How to restore the original sequence flatten by packed_pad_sequence?

Hi all,
I am a new pytorch user, I want to finsh a seq2seq model with pytorch.

def forward(self, input, len_list, encoder_lstm1_h_c=None, decoder_lstm1_h_c=None):
    _, idx_sort = torch.sort(len_list, dim=0, descending=True)
    _, idx_unsort = torch.sort(idx_sort, dim=0)
    input = input.index_select(0, Variable(idx_sort).cuda())
    len_list = list(len_list[idx_sort])

    input = nn_utils.rnn.pack_padded_sequence(input, len_list, batch_first=BATCH_FIRST)

    out_put_encoder_lstm1, encoder_lstm1_h_c = self.encoder_lstm_1(input, encoder_lstm1_h_c)
    out_put_decoder_lstm1, decoder_lstm1_h_c = self.decoder_lstm_1(out_put_encoder_lstm1, decoder_lstm1_h_c)

    out_put_padding = nn_utils.rnn.pad_packed_sequence(out_put_decoder_lstm1, batch_first=BATCH_FIRST)
    out_put_resorted = out_put_padding[0].index_select(0, Variable(idx_unsort).cuda())
    out_put = self.fc_1(out_put_resorted.view(-1, self.hidden_size_decoder_1*2))

    return out_put

my problems are:
(1) before forward function , I padding all of my sentence as the length of the longest sentence in corpus with number 0. Forward function return to me a local-longest in a batch, when I use nn.CrossEntropyLoss loss, could I use ignore_index = 0 and don’t masked again?
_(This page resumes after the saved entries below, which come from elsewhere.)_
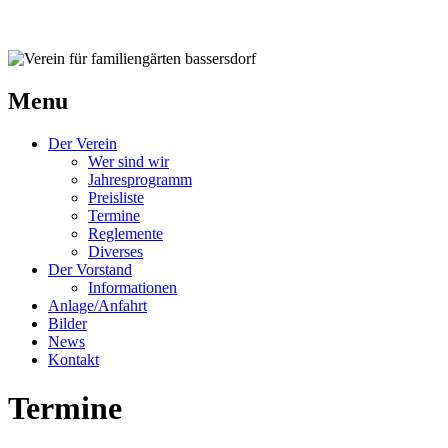
Verein für familiengärten bassersdorf
Menu
Der Verein
Wer sind wir
Jahresprogramm
Preisliste
Termine
Reglemente
Diverses
Der Vorstand
Informationen
Anlage/Anfahrt
Bilder
News
Kontakt
Termine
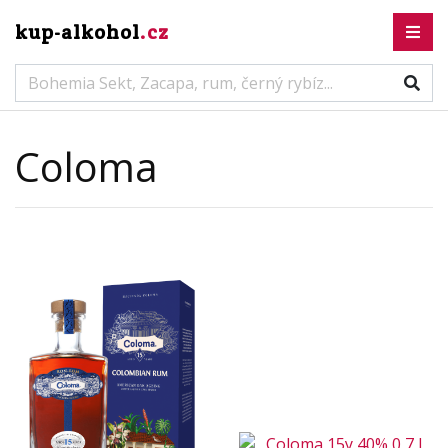
kup-alkohol
.cz
Coloma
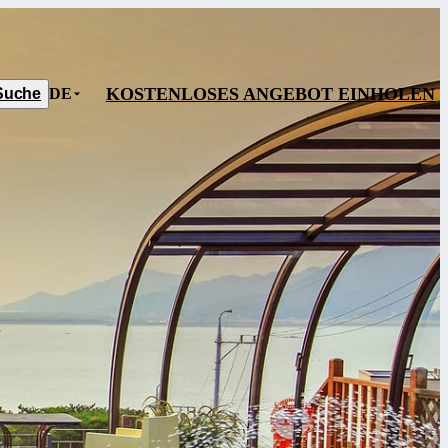
KOSTENLOSES ANGEBOT EINHOLEN
Suche
DE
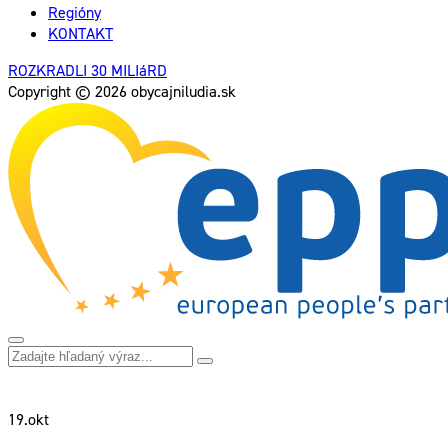
Regióny
KONTAKT
ROZKRADLI 30 MILIáRD
Copyright © 2026 obycajniludia.sk
19.
okt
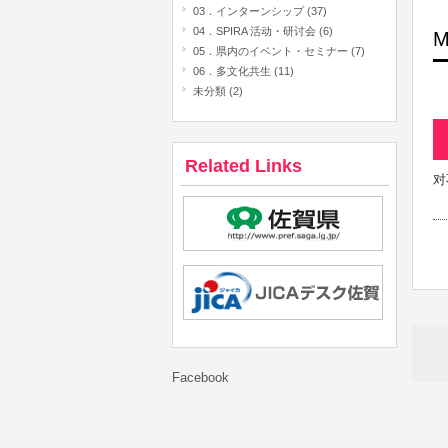
03．インターンシップ (37)
04．SPIRA 活动・研讨会 (6)
M
05．県内のイベント・セミナー (7)
06．多文化共生 (11)
未分類 (2)
Related Links
对
Facebook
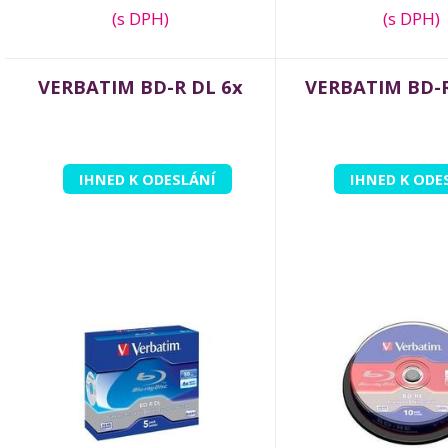
(s DPH)
(s DPH)
VERBATIM BD-R DL 6x
VERBATIM BD-R
IHNED K ODESLÁNÍ
IHNED K ODE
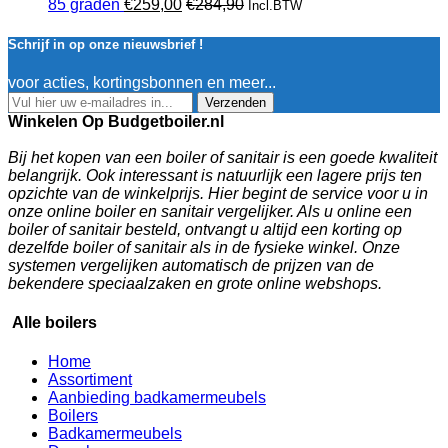
85 graden
€
259,00
€
284,90
Incl.BTW
Schrijf in op onze nieuwsbrief !
voor acties, kortingsbonnen en meer...
Verzenden
Winkelen Op Budgetboiler.nl
Bij het kopen van een boiler of sanitair is een goede kwaliteit
belangrijk. Ook interessant is natuurlijk een lagere prijs ten
opzichte van de winkelprijs. Hier begint de service voor u in
onze online boiler en sanitair vergelijker. Als u online een
boiler of sanitair besteld, ontvangt u altijd een korting op
dezelfde boiler of sanitair als in de fysieke winkel. Onze
systemen vergelijken automatisch de prijzen van de
bekendere speciaalzaken en grote online webshops.
Alle boilers
Home
Assortiment
Aanbieding badkamermeubels
Boilers
Badkamermeubels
If not , How to mask?
(2) In my test function, predictions and labels_batch_list are padding with number 0 , I try to ’ if one_word_tag[0] != 0:’ to mask, but there are some mistake,. Then I try to use packed_pad_sequence to restore the original sequence, but the result is a sequence flatten by this function, How can I restore it ?
(in my batch, there are 64 variable length sentences, they are mixtured by packed_pad_sequence)

for step, (batch_x, batch_lables, len_list) in enumerate(test_loader):
predictions_max_len = len_list.max()
labels_max_len = MAX_SENT_LEN
x_batch = Variable(batch_x).cuda()
labels_batch = batch_lables.cuda()
predictions = my_model.forward(x_batch, len_list)
predictions = torch.argmax(predictions, 1).view(-1, predictions_max_len, 1)

        labels_batch_list = labels_batch.tolist()
        predictions_list = predictions.tolist()
        assert (len(labels_batch_list) == len(predictions_list))
        for i in range(len(labels_batch_list)):
            t_tag = []
            p_tag = []
            result = []

            for one_word_tag in labels_batch_list[i]:
                if one_word_tag[0] != 0:
                    t_tag.append(tag_index2word_dic[one_word_tag[0]])
            for one_word_tag in predictions_list[i]:
                if one_word_tag[0] != 0:
                    p_tag.append(tag_index2word_dic[one_word_tag[0]])

            result.append(t_tag)
            result.append(p_tag)
            result.append(seg)
            testresult.append(result)